_Available records:_

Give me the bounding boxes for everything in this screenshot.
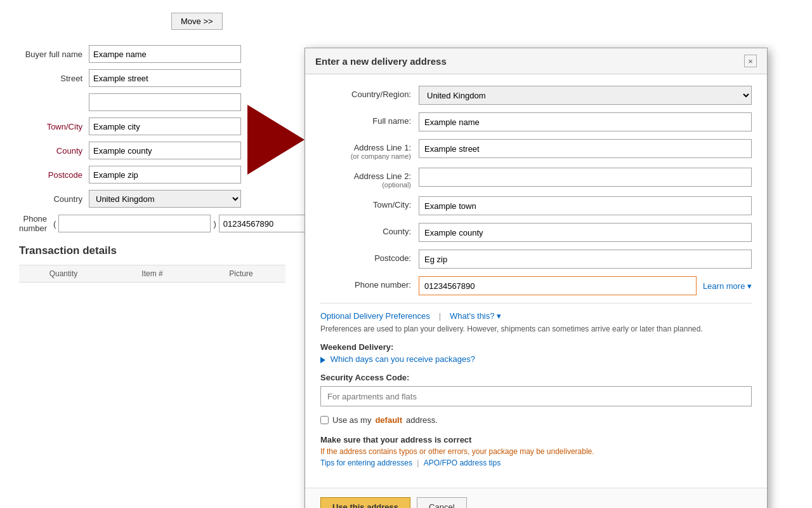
street-label: Street [19, 74, 89, 83]
modal-town-input[interactable] [419, 196, 752, 215]
county-input[interactable] [89, 142, 241, 159]
street-input[interactable] [89, 69, 241, 87]
col-item: Item # [108, 269, 197, 278]
country-row: Country United Kingdom [19, 190, 285, 208]
modal-fullname-row: Full name: [320, 112, 752, 131]
modal-header: Enter a new delivery address × [305, 48, 767, 74]
modal-body: Country/Region: United Kingdom Full name… [305, 74, 767, 295]
table-header: Quantity Item # Picture [19, 265, 285, 283]
modal-country-label: Country/Region: [320, 86, 419, 99]
street-row: Street [19, 69, 285, 87]
phone-row: Phone number ( ) [19, 214, 285, 233]
col-quantity: Quantity [19, 269, 108, 278]
learn-more-link[interactable]: Learn more ▾ [703, 281, 752, 291]
modal-fullname-input[interactable] [419, 112, 752, 131]
modal-addr1-label: Address Line 1: (or company name) [320, 139, 419, 160]
modal-addr2-label: Address Line 2: (optional) [320, 168, 419, 189]
country-select[interactable]: United Kingdom [89, 190, 241, 208]
street2-row [19, 93, 285, 111]
move-button[interactable]: Move >> [171, 13, 223, 30]
postcode-input[interactable] [89, 166, 241, 184]
modal-addr2-input[interactable] [419, 168, 752, 187]
modal-country-row: Country/Region: United Kingdom [320, 86, 752, 105]
country-label: Country [19, 194, 89, 204]
modal-close-button[interactable]: × [744, 55, 757, 67]
transaction-title: Transaction details [19, 244, 285, 257]
county-label: County [19, 146, 89, 156]
phone-label: Phone number [19, 214, 53, 233]
modal-addr1-input[interactable] [419, 139, 752, 158]
phone-area-input[interactable] [58, 215, 211, 232]
col-picture: Picture [197, 269, 285, 278]
buyer-row: Buyer full name [19, 45, 285, 63]
buyer-label: Buyer full name [19, 50, 89, 59]
phone-paren-open: ( [53, 219, 56, 229]
modal-phone-row: Phone number: Learn more ▾ [320, 276, 752, 295]
buyer-input[interactable] [89, 45, 241, 63]
modal-town-row: Town/City: [320, 196, 752, 215]
postcode-row: Postcode [19, 166, 285, 184]
modal-fullname-label: Full name: [320, 112, 419, 126]
modal-county-row: County: [320, 223, 752, 242]
modal-addr1-row: Address Line 1: (or company name) [320, 139, 752, 160]
modal-title: Enter a new delivery address [315, 56, 447, 67]
right-arrow-icon [247, 105, 304, 175]
town-input[interactable] [89, 117, 241, 135]
modal-phone-input[interactable] [419, 276, 697, 295]
street2-input[interactable] [89, 93, 241, 111]
modal-county-label: County: [320, 223, 419, 236]
phone-paren-close: ) [213, 219, 216, 229]
town-label: Town/City [19, 122, 89, 131]
phone-learn-container: Learn more ▾ [419, 276, 752, 295]
modal-country-select[interactable]: United Kingdom [419, 86, 752, 105]
transaction-section: Transaction details Quantity Item # Pict… [19, 244, 285, 283]
modal-town-label: Town/City: [320, 196, 419, 210]
move-btn-row: Move >> [19, 13, 285, 39]
modal-phone-label: Phone number: [320, 276, 419, 290]
modal-postcode-label: Postcode: [320, 250, 419, 263]
postcode-label: Postcode [19, 170, 89, 180]
modal-county-input[interactable] [419, 223, 752, 242]
delivery-address-modal: Enter a new delivery address × Country/R… [304, 48, 768, 295]
town-row: Town/City [19, 117, 285, 135]
modal-postcode-input[interactable] [419, 250, 752, 269]
modal-postcode-row: Postcode: [320, 250, 752, 269]
modal-addr2-row: Address Line 2: (optional) [320, 168, 752, 189]
county-row: County [19, 142, 285, 159]
arrow-indicator [247, 105, 304, 177]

_What to work on:_
Copy every entry word for word, but omit the pictures.

_Your solution:_
Give me the bounding boxes for everything in this screenshot.
street-label: Street [19, 74, 89, 83]
modal-town-input[interactable] [419, 196, 752, 215]
county-input[interactable] [89, 142, 241, 159]
street-input[interactable] [89, 69, 241, 87]
col-item: Item # [108, 269, 197, 278]
country-row: Country United Kingdom [19, 190, 285, 208]
modal-fullname-row: Full name: [320, 112, 752, 131]
modal-header: Enter a new delivery address × [305, 48, 767, 74]
modal-body: Country/Region: United Kingdom Full name… [305, 74, 767, 295]
table-header: Quantity Item # Picture [19, 265, 285, 283]
modal-country-label: Country/Region: [320, 86, 419, 99]
street-row: Street [19, 69, 285, 87]
phone-row: Phone number ( ) [19, 214, 285, 233]
col-quantity: Quantity [19, 269, 108, 278]
learn-more-link[interactable]: Learn more ▾ [703, 281, 752, 291]
modal-fullname-input[interactable] [419, 112, 752, 131]
modal-addr1-label: Address Line 1: (or company name) [320, 139, 419, 160]
modal-addr2-label: Address Line 2: (optional) [320, 168, 419, 189]
country-select[interactable]: United Kingdom [89, 190, 241, 208]
street2-row [19, 93, 285, 111]
move-button[interactable]: Move >> [171, 13, 223, 30]
postcode-input[interactable] [89, 166, 241, 184]
modal-addr2-input[interactable] [419, 168, 752, 187]
modal-country-row: Country/Region: United Kingdom [320, 86, 752, 105]
country-label: Country [19, 194, 89, 204]
modal-close-button[interactable]: × [744, 55, 757, 67]
transaction-title: Transaction details [19, 244, 285, 257]
county-label: County [19, 146, 89, 156]
phone-label: Phone number [19, 214, 53, 233]
modal-addr1-input[interactable] [419, 139, 752, 158]
phone-area-input[interactable] [58, 215, 211, 232]
col-picture: Picture [197, 269, 285, 278]
buyer-row: Buyer full name [19, 45, 285, 63]
buyer-label: Buyer full name [19, 50, 89, 59]
phone-paren-open: ( [53, 219, 56, 229]
modal-phone-row: Phone number: Learn more ▾ [320, 276, 752, 295]
buyer-input[interactable] [89, 45, 241, 63]
modal-town-row: Town/City: [320, 196, 752, 215]
postcode-row: Postcode [19, 166, 285, 184]
modal-fullname-label: Full name: [320, 112, 419, 126]
modal-county-row: County: [320, 223, 752, 242]
modal-addr1-row: Address Line 1: (or company name) [320, 139, 752, 160]
modal-title: Enter a new delivery address [315, 56, 447, 67]
right-arrow-icon [247, 105, 304, 175]
town-input[interactable] [89, 117, 241, 135]
modal-phone-input[interactable] [419, 276, 697, 295]
street2-input[interactable] [89, 93, 241, 111]
modal-county-label: County: [320, 223, 419, 236]
phone-paren-close: ) [213, 219, 216, 229]
town-label: Town/City [19, 122, 89, 131]
phone-learn-container: Learn more ▾ [419, 276, 752, 295]
modal-country-select[interactable]: United Kingdom [419, 86, 752, 105]
transaction-section: Transaction details Quantity Item # Pict… [19, 244, 285, 283]
modal-town-label: Town/City: [320, 196, 419, 210]
move-btn-row: Move >> [19, 13, 285, 39]
modal-phone-label: Phone number: [320, 276, 419, 290]
modal-postcode-label: Postcode: [320, 250, 419, 263]
postcode-label: Postcode [19, 170, 89, 180]
modal-county-input[interactable] [419, 223, 752, 242]
delivery-address-modal: Enter a new delivery address × Country/R… [304, 48, 768, 295]
town-row: Town/City [19, 117, 285, 135]
modal-postcode-input[interactable] [419, 250, 752, 269]
modal-postcode-row: Postcode: [320, 250, 752, 269]
modal-addr2-row: Address Line 2: (optional) [320, 168, 752, 189]
county-row: County [19, 142, 285, 159]
arrow-indicator [247, 105, 304, 177]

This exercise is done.